Segment Open

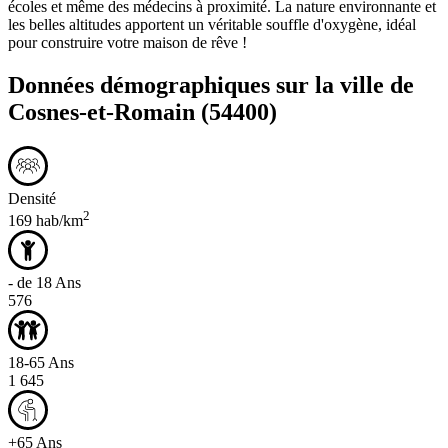
écoles et même des médecins à proximité. La nature environnante et
les belles altitudes apportent un véritable souffle d'oxygène, idéal
pour construire votre maison de rêve !
Données démographiques sur la ville de
Cosnes-et-Romain
(54400)
Densité
2
169 hab/km
- de 18 Ans
576
18-65 Ans
1 645
+65 Ans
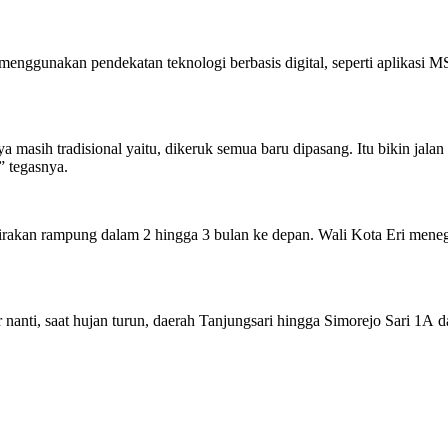
gunakan pendekatan teknologi berbasis digital, seperti aplikasi MS 
 masih tradisional yaitu, dikeruk semua baru dipasang. Itu bikin jala
,” tegasnya.
irakan rampung dalam 2 hingga 3 bulan ke depan. Wali Kota Eri menega
anti, saat hujan turun, daerah Tanjungsari hingga Simorejo Sari 1A da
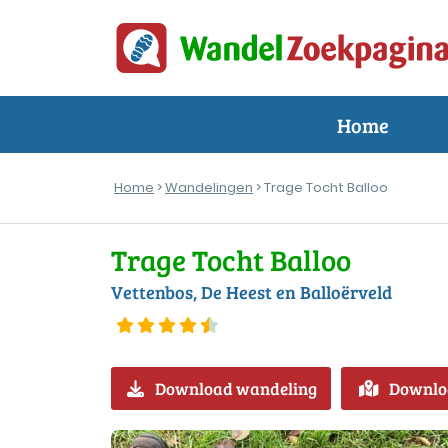
Home
Home
>
Wandelingen
> Trage Tocht Balloo
Trage Tocht Balloo
Vettenbos, De Heest en Balloërveld
Download wandeling
Downlo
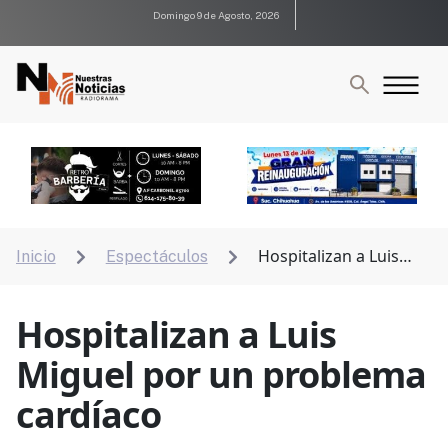
Domingo 9 de Agosto, 2026
Hospitalizan a Luis
Inicio
Espectáculos


Miguel por un problema cardíaco
Hospitalizan a Luis
Miguel por un problema
cardíaco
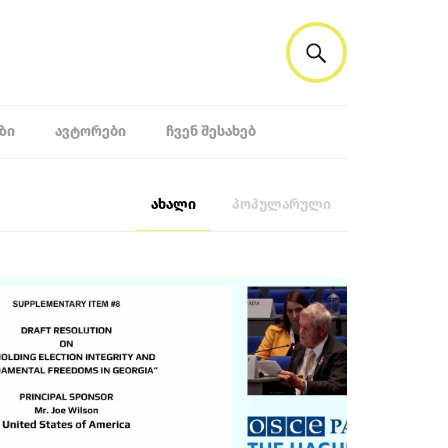
ᲖᲘ
ᲐᲕᲢᲝᲠᲔᲑᲘ
ᲩᲕᲔᲜ ᲨᲔᲡᲐᲮᲔᲑ
ახალი
პოპულარული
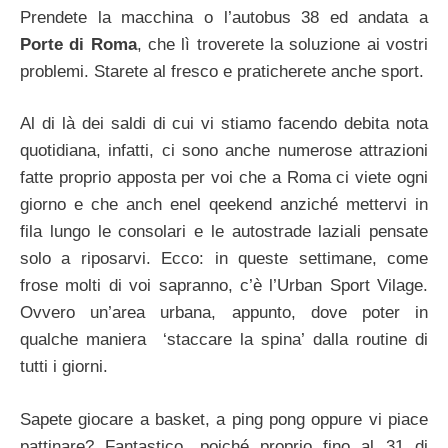
Prendete la macchina o l’autobus 38 ed andata a
Porte di Roma
, che lì troverete la soluzione ai vostri
problemi. Starete al fresco e praticherete anche sport.
Al di là dei saldi di cui vi stiamo facendo debita nota
quotidiana, infatti, ci sono anche numerose attrazioni
fatte proprio apposta per voi che a Roma ci viete ogni
giorno e che anch enel qeekend anziché mettervi in
fila lungo le consolari e le autostrade laziali pensate
solo a riposarvi. Ecco: in queste settimane, come
frose molti di voi sapranno, c’è l’Urban Sport Vilage.
Ovvero un’area urbana, appunto, dove poter in
qualche maniera ‘staccare la spina’ dalla routine di
tutti i giorni.
Sapete giocare a basket, a ping pong oppure vi piace
pattinare? Fantastico, poiché proprio fino al 31 di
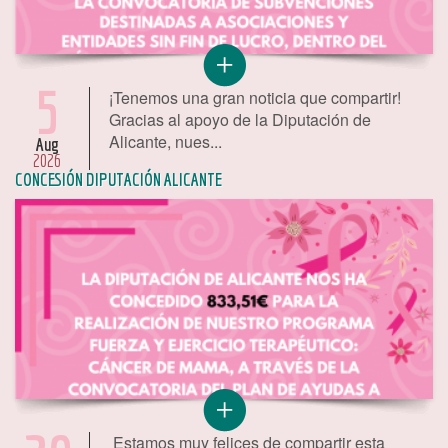
5
¡Tenemos una gran noticia que compartir!
Gracias al apoyo de la Diputación de
Alicante, nues...
Aug
2026
CONCESIÓN DIPUTACIÓN ALICANTE
Estamos muy felices de compartir esta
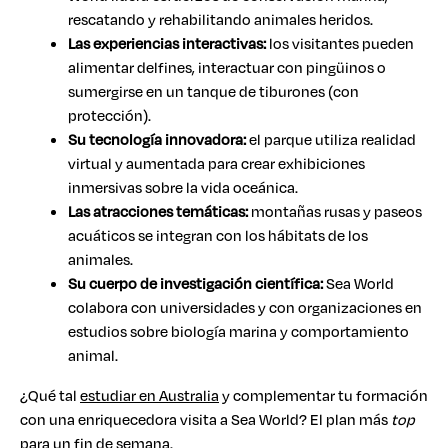
rescatando y rehabilitando animales heridos.
Las experiencias interactivas:
los visitantes pueden
alimentar delfines, interactuar con pingüinos o
sumergirse en un tanque de tiburones (con
protección).
Su tecnología innovadora:
el parque utiliza realidad
virtual y aumentada para crear exhibiciones
inmersivas sobre la vida oceánica.
Las atracciones temáticas:
montañas rusas y paseos
acuáticos se integran con los hábitats de los
animales.
Su cuerpo de investigación científica:
Sea World
colabora con universidades y con organizaciones en
estudios sobre biología marina y comportamiento
animal.
¿Qué tal
estudiar en Australia
y complementar tu formación
con una enriquecedora visita a Sea World? El plan más
top
para un fin de semana.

Segment Closed

_Work order_
Although the records above contain pictures, the copy should hold only the lines from their start through the line containing "giorno e che", each exactly as written, and none of the pictures.

_Task output_
écoles et même des médecins à proximité. La nature environnante et
les belles altitudes apportent un véritable souffle d'oxygène, idéal
pour construire votre maison de rêve !
Données démographiques sur la ville de
Cosnes-et-Romain
(54400)
Densité
2
169 hab/km
- de 18 Ans
576
18-65 Ans
1 645
+65 Ans
gunakan pendekatan teknologi berbasis digital, seperti aplikasi MS 
 masih tradisional yaitu, dikeruk semua baru dipasang. Itu bikin jala
,” tegasnya.
irakan rampung dalam 2 hingga 3 bulan ke depan. Wali Kota Eri menega
anti, saat hujan turun, daerah Tanjungsari hingga Simorejo Sari 1A da
Home
Home
>
Wandelingen
> Trage Tocht Balloo
Trage Tocht Balloo
Vettenbos, De Heest en Balloërveld
Download wandeling
Downlo
Domingo 9 de Agosto, 2026
Hospitalizan a Luis
Inicio
Espectáculos


Miguel por un problema cardíaco
Hospitalizan a Luis
Miguel por un problema
cardíaco
ᲖᲘ
ᲐᲕᲢᲝᲠᲔᲑᲘ
ᲩᲕᲔᲜ ᲨᲔᲡᲐᲮᲔᲑ
ახალი
პოპულარული
Prendete la macchina o l’autobus 38 ed andata a
Porte di Roma
, che lì troverete la soluzione ai vostri
problemi. Starete al fresco e praticherete anche sport.
Al di là dei saldi di cui vi stiamo facendo debita nota
quotidiana, infatti, ci sono anche numerose attrazioni
fatte proprio apposta per voi che a Roma ci viete ogni
giorno e che anch enel qeekend anziché mettervi in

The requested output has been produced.